GeraldRice Wrote:I was tooling around on the internet and I read a bit about James Patterson. Apparently he has a 3 inch thick folder full of ideas and he collaborates with other writers because he can't write them all. Do you have a folder of stuff you just don't see yourself getting around to? And if so, do you have any plans to do anything with it?I have bits and pieces - ideas, situations, etc. - in notebooks and in a computer file, but no outlines or the like. I have a list of story beats I'm working off for THE DARK AT THE END, but I seem to be avoiding formal outlines lately.
GeraldRice Wrote:I was tooling around on the internet and I read a bit about James Patterson. Apparently he has a 3 inch thick folder full of ideas and he collaborates with other writers because he can't write them all. Do you have a folder of stuff you just don't see yourself getting around to? And if so, do you have any plans to do anything with it?
Bluesman Mike Lindner Wrote:Gerald, I bet you keep a notebook with you at all times. 'Cause anybody who writes gets ideas, phrases, hooks all the time. You don't write them down, you forget them.
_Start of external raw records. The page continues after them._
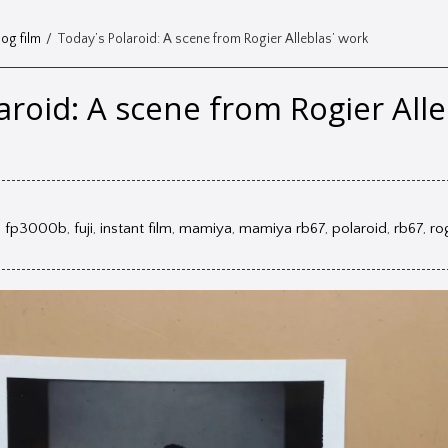
og film
/
Today’s Polaroid: A scene from Rogier Alleblas’ work
aroid: A scene from Rogier Alle
,
fp3000b
,
fuji
,
instant film
,
mamiya
,
mamiya rb67
,
polaroid
,
rb67
,
ro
Which reminds me...
fpw Wrote:I have bits and pieces - ideas, situations, etc. - in notebooks and in a computer file, but no outlines or the like. I have a list of story beats I'm working off for THE DARK AT THE END, but I seem to be avoiding formal outlines lately.
GeraldRice Wrote:I've done that with poetry more than anything else. A really good line and not had a notebook handy. A story idea, or character tends to linger, follow me around and stare at me. Sit at the table while I eat. Keeps my spot in the bed cool. Point its index just inside my peripheral vision while I drive. Whisper nonsense as I'm trying to think of something. I eventually HAVE to write it down. There are ideas I had in my head for years that crept their way into The Ghost Toucher.
GeraldRice Wrote:I didn't know how to outline until last year. I don't know how 'proper' mine are now, but they are effective for me. Mine consists of fleshing out the characters I want to put in my story and then writing paragraphed, abbreviated chunks, that move the story along. I can interchange these chunks as I see fit and as I go a story develops in my mind. I highly doubt it would make much sense to someone who hadn't read the complete story. I even inject pieces of dialogue I want to include in a draft.
The Mad American Wrote:How did you learn? A class or a book or someone show you? Curiousity killed the cat and all that.
GeraldRice Wrote:I guess learned isn't the correct terminology. In theory I knew how to plot, I just didn't have the will to do it/didn't understand the purpose of it. So I just flew by the seat of my pants when I wrote and wound up veering off course at some point. The plot actually kept me on target for a change.Man do I know how that goes!